QuantifiedMe
============

**Created by:** Erik Bjäreholt   ([GitHub](https://github.com/ErikBjare), [Twitter](https://twitter.com/ErikBjare), [LinkedIn](https://www.linkedin.com/in/erikbjareholt/))

**View the latest built version at: Link not yet available (TODO)**
<br>
**Get the code at: https://github.com/ErikBjare/quantifiedme**

Tools using rich data, decent metrics, and pretty visualizations, for measuring and managing behavior, productivity, health, and life in general.


# You are viewing a **code-only** notebook, there won't be any output or visualizations!

A notebook that includes output and visualizations will be created "soon"!

~~**Do you just want to see pretty visualizations? Scroll down to the "Visualize" section!**~~


# Introduction

The phrase *"What gets measured gets managed"* is sometimes thrown around in professional contexts. While often just appreciated for its contextual face value, it's actually an important observation that today drives practically the entire world. Companies measure performance and financial results, engineering teams measure keep track of their tasks and resources, and scientists measure everything from health outcomes to the trajectory of interstellar objects that could threaten the planet.

Indeed, collecting and analysing data is the foundation for all of science, or as Lord Kelvin put it:

> *I often say that when you can measure what you are speaking about, and express it in numbers, you know something about it; but when you cannot express it in numbers, your knowledge is of a meagre and unsatisfactory kind; it may be the beginning of knowledge, but you have scarcely, in your thoughts, advanced to the stage of science, whatever the matter may be.*
>
>   ***–  William Thomson*** (Lord Kelvin), Lecture on "Electrical Units of Measurement" (1883)

**However**, although commonly practiced in professional contexts and having words thrown around like "data-driven", it's less common in our personal lives. We generally don't see problems in our personal lives as matters that could be solved through measuring and analysing.

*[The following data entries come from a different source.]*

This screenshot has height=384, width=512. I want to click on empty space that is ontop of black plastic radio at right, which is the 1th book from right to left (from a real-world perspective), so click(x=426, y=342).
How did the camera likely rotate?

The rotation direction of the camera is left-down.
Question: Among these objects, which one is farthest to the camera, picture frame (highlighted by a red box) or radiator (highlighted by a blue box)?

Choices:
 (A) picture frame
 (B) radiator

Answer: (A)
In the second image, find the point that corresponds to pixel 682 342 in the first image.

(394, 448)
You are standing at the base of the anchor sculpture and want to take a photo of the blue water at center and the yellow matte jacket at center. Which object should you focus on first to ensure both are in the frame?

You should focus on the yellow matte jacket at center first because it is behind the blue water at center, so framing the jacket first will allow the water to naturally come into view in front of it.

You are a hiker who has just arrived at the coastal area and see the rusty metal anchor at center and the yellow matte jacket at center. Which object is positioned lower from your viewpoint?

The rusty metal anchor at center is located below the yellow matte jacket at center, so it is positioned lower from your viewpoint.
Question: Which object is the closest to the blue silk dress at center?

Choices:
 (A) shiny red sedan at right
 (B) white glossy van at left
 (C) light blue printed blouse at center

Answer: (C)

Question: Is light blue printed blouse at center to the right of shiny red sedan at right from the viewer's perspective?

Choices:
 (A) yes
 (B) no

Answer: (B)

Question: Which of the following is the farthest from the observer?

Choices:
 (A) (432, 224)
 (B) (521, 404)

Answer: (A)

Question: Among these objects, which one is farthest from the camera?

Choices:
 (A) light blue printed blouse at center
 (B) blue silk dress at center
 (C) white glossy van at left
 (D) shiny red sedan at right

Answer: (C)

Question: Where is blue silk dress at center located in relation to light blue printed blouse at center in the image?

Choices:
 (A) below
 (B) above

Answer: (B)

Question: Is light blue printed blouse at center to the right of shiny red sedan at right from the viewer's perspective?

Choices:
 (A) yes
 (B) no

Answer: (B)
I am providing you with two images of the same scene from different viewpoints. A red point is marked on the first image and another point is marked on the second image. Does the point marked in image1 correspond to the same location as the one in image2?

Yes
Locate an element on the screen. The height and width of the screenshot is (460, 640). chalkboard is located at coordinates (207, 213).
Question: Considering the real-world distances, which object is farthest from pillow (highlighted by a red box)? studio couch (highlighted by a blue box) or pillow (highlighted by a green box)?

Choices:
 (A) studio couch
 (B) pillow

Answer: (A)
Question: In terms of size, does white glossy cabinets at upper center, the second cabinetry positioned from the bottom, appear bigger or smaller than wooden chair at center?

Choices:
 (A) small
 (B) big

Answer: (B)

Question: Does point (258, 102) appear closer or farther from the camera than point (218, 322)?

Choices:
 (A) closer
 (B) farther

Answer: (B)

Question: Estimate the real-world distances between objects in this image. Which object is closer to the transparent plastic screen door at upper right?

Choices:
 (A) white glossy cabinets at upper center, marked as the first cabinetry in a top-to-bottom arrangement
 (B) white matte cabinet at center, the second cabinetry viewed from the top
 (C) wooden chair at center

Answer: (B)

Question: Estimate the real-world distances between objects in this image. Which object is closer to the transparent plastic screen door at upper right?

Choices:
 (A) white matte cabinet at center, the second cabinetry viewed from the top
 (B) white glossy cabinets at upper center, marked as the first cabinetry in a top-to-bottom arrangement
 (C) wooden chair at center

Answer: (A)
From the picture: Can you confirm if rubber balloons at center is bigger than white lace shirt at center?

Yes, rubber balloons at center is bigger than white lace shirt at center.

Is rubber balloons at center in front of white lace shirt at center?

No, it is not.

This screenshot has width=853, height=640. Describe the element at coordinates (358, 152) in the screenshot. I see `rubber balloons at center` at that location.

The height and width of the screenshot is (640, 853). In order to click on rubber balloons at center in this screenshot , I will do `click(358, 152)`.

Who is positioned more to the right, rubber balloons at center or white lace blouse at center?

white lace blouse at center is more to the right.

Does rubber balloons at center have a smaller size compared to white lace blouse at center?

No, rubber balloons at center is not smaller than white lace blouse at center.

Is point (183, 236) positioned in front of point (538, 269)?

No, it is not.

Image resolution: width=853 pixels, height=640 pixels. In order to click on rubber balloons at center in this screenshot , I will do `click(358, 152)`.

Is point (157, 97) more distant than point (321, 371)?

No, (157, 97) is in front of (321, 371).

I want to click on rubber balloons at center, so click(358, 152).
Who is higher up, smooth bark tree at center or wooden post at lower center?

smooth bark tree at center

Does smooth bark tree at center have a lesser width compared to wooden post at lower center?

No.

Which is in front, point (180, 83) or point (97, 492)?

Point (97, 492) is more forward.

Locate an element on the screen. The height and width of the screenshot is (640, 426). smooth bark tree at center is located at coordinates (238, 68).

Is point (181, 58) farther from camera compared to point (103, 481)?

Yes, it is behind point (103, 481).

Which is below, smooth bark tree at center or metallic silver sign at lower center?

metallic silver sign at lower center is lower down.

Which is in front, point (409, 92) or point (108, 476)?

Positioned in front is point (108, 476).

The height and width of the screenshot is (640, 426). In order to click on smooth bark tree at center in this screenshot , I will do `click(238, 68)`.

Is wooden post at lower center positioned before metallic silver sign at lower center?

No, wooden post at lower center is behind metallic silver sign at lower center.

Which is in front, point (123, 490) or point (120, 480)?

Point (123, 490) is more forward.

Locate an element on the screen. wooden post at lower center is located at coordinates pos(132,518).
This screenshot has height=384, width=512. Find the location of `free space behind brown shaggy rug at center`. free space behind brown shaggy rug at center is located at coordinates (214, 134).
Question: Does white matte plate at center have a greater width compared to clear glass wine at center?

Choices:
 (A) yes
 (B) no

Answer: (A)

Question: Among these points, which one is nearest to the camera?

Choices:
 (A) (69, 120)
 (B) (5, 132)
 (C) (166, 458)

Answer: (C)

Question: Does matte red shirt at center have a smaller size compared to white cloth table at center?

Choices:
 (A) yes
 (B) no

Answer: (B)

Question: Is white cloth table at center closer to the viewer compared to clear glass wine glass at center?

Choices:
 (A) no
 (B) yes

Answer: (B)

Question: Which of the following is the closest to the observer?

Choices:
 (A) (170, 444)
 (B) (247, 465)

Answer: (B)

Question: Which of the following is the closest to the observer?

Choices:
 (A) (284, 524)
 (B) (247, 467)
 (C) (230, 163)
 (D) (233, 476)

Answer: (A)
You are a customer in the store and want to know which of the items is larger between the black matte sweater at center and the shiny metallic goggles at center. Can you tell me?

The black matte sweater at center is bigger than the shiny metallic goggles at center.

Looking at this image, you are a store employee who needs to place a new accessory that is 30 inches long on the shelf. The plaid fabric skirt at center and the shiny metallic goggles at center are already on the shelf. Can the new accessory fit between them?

This is probably because we don't know which questions to ask, or that it seems too difficult to collect and analyze the data because we're unaware of the tools to get the job done, or simply because we compartmentalize the scientific method as a "work thing", or as something to be left to "real scientists". 

So what if we had good open-source tools to easily ask questions and explore data about our personal lives? What if people shared the data with each other, and together worked on common personal problems (productivity, mental & physical health, work/life balance) in a truly scientific way? I think that seems worthy of exploring.

I've built some of those tools over the past years, among them the open-source time tracker [ActivityWatch](https://activitywatch.net/), and here's a little showcase of some of my work over that time. I've used a notebook like this one almost every week for almost a year to explore my behavior (many of the things didn't make the cut, sorry). It's been both fascinating and rich in insights about how I spend my time, and how I could do better in big and small ways. But the inquiry has just started, there's a lot more to come.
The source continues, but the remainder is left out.